Work to complete » Once you have read the records below, report how many lines contain the word "kopii", and give nothing besides that number.

--------------------

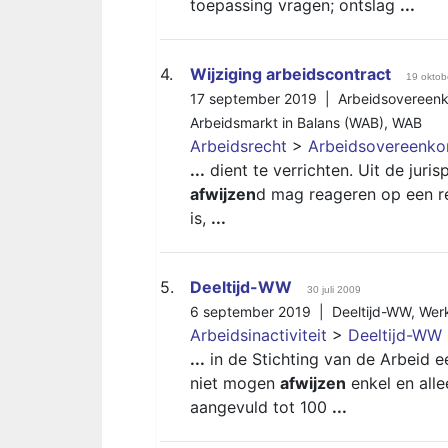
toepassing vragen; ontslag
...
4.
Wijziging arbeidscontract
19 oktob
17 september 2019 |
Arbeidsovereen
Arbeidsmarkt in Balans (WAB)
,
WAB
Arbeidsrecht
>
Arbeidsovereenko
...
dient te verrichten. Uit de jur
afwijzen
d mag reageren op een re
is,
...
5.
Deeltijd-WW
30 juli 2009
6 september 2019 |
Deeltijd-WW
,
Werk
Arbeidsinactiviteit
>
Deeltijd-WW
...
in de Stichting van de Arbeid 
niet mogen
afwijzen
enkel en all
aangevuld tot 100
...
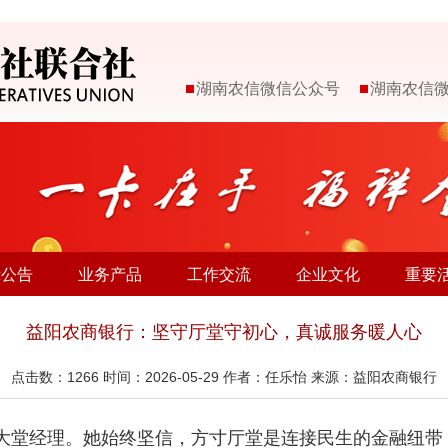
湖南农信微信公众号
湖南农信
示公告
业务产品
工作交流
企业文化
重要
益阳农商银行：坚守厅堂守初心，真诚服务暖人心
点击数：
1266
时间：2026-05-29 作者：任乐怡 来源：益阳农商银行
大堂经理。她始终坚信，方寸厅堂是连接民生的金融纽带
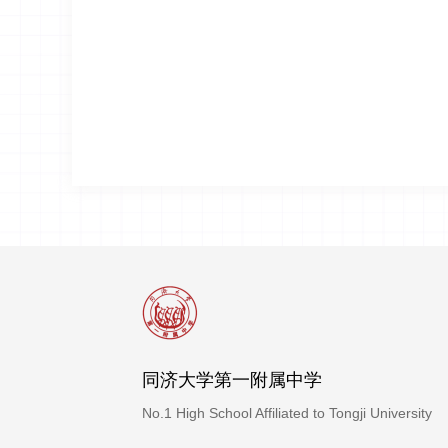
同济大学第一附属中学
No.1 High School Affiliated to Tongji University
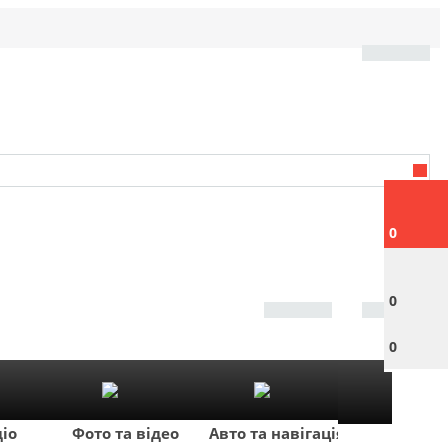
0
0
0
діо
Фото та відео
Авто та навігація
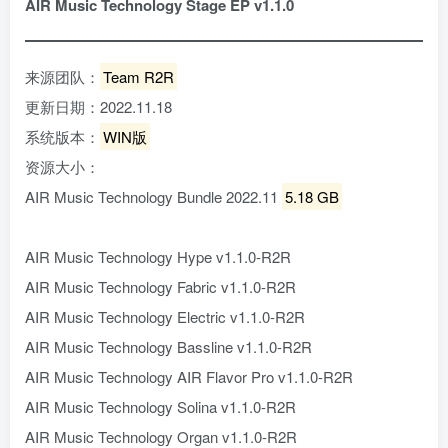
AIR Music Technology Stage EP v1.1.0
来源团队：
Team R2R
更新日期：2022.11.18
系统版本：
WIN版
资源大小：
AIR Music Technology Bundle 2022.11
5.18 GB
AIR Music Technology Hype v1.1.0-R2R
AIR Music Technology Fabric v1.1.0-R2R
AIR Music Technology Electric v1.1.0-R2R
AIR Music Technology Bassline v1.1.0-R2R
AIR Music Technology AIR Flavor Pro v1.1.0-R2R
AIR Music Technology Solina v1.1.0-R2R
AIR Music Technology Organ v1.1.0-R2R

--------------------

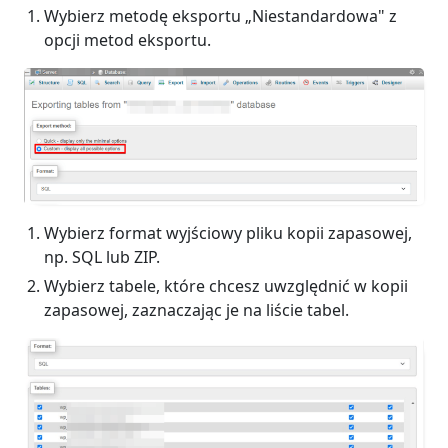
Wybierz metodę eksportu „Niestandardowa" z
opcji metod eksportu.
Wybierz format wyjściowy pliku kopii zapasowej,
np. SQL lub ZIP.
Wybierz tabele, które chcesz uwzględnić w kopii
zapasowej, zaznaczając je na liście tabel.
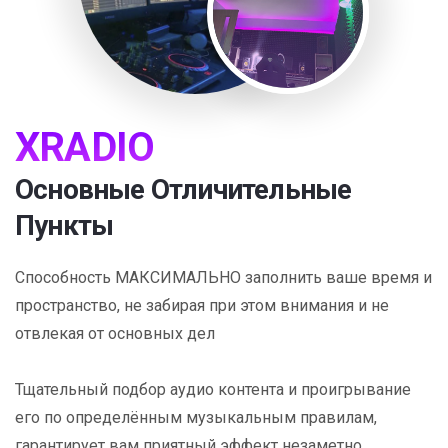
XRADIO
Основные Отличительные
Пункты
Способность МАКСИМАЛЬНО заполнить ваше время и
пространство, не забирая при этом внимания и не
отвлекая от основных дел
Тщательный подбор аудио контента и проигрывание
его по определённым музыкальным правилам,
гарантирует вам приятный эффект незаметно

--------------------

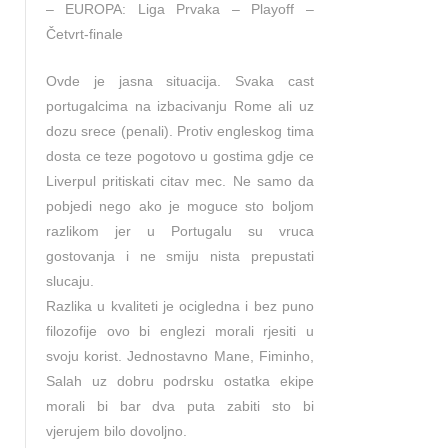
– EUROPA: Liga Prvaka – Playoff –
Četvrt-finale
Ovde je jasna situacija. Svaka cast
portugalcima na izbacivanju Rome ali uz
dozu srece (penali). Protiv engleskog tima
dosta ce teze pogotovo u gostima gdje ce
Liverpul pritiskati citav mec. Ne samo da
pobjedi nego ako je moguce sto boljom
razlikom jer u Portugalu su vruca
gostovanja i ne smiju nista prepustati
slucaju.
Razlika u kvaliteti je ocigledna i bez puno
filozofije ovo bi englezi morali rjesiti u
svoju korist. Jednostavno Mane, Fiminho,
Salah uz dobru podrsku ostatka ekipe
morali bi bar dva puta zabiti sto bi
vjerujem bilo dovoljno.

--------------------

Task response » 2